# [Records for the exercise]
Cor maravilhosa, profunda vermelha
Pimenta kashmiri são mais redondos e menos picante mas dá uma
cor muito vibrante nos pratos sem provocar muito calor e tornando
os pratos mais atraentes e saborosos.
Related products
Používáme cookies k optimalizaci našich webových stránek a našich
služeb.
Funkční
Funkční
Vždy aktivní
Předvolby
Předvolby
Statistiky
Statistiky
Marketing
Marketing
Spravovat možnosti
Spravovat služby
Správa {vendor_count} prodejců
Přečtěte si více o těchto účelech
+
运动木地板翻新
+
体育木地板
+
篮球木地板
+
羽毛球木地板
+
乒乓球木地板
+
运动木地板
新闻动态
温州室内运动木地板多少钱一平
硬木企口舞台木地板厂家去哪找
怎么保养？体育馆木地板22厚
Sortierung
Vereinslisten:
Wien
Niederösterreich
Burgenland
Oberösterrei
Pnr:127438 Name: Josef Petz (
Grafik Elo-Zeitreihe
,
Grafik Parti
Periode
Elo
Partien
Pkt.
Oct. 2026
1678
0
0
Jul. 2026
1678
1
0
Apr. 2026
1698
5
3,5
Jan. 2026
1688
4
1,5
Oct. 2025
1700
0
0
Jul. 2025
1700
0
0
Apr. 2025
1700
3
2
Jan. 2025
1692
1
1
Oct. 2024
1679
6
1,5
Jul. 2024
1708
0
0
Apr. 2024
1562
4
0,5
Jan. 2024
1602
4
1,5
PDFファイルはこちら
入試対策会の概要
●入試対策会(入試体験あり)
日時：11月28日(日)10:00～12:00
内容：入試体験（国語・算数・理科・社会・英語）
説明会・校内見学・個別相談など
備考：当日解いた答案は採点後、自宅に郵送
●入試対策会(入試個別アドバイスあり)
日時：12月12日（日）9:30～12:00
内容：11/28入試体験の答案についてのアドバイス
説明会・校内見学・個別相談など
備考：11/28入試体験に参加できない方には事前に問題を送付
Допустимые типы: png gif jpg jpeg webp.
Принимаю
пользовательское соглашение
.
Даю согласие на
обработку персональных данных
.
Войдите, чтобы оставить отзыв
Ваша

# [Task to carry out]
Word for word, return each of the entries shown above.

# [Answer]
Cor maravilhosa, profunda vermelha
Pimenta kashmiri são mais redondos e menos picante mas dá uma
cor muito vibrante nos pratos sem provocar muito calor e tornando
os pratos mais atraentes e saborosos.
Related products
Používáme cookies k optimalizaci našich webových stránek a našich
služeb.
Funkční
Funkční
Vždy aktivní
Předvolby
Předvolby
Statistiky
Statistiky
Marketing
Marketing
Spravovat možnosti
Spravovat služby
Správa {vendor_count} prodejců
Přečtěte si více o těchto účelech
+
运动木地板翻新
+
体育木地板
+
篮球木地板
+
羽毛球木地板
+
乒乓球木地板
+
运动木地板
新闻动态
温州室内运动木地板多少钱一平
硬木企口舞台木地板厂家去哪找
怎么保养？体育馆木地板22厚
Sortierung
Vereinslisten:
Wien
Niederösterreich
Burgenland
Oberösterrei
Pnr:127438 Name: Josef Petz (
Grafik Elo-Zeitreihe
,
Grafik Parti
Periode
Elo
Partien
Pkt.
Oct. 2026
1678
0
0
Jul. 2026
1678
1
0
Apr. 2026
1698
5
3,5
Jan. 2026
1688
4
1,5
Oct. 2025
1700
0
0
Jul. 2025
1700
0
0
Apr. 2025
1700
3
2
Jan. 2025
1692
1
1
Oct. 2024
1679
6
1,5
Jul. 2024
1708
0
0
Apr. 2024
1562
4
0,5
Jan. 2024
1602
4
1,5
PDFファイルはこちら
入試対策会の概要
●入試対策会(入試体験あり)
日時：11月28日(日)10:00～12:00
内容：入試体験（国語・算数・理科・社会・英語）
説明会・校内見学・個別相談など
備考：当日解いた答案は採点後、自宅に郵送
●入試対策会(入試個別アドバイスあり)
日時：12月12日（日）9:30～12:00
内容：11/28入試体験の答案についてのアドバイス
説明会・校内見学・個別相談など
備考：11/28入試体験に参加できない方には事前に問題を送付
Допустимые типы: png gif jpg jpeg webp.
Принимаю
пользовательское соглашение
.
Даю согласие на
обработку персональных данных
.
Войдите, чтобы оставить отзыв
Ваша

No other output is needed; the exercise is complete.